» **Material for this task**
########

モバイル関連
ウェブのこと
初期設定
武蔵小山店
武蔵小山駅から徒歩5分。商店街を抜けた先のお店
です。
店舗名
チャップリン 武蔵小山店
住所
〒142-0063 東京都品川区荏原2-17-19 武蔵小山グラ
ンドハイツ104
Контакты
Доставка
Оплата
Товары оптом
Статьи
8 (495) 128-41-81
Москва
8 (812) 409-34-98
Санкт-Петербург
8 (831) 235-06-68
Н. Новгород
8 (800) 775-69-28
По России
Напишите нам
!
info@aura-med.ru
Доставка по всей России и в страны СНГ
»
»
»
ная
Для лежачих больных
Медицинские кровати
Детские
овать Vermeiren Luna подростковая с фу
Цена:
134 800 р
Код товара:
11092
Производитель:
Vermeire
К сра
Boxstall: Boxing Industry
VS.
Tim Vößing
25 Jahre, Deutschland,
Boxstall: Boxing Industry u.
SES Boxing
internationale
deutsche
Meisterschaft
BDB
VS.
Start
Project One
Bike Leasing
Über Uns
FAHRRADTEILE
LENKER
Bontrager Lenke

########

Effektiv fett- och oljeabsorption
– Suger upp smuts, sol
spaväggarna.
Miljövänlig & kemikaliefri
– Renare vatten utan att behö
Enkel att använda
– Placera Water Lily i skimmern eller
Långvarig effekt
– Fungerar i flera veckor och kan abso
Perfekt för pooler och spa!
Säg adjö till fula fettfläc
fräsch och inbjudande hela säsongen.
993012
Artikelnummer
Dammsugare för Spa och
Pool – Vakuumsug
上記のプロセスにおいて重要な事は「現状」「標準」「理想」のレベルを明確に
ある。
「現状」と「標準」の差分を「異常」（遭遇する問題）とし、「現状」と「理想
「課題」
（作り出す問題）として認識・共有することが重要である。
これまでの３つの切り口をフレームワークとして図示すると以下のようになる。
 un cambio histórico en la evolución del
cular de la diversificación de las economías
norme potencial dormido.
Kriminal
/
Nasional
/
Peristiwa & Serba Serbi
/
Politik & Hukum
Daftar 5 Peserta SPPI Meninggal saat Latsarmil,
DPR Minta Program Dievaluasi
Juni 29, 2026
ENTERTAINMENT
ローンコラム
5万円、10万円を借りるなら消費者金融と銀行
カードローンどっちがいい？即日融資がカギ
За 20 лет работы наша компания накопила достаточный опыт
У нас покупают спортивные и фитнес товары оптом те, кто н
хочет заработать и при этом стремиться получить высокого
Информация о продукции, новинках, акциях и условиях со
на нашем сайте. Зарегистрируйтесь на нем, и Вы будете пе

########

» **Exercise goal**
Could you find each line in the entries that contains the string "Доставка" and copy it?

» **Solved exercise**
Доставка
Доставка по всей России и в страны СНГ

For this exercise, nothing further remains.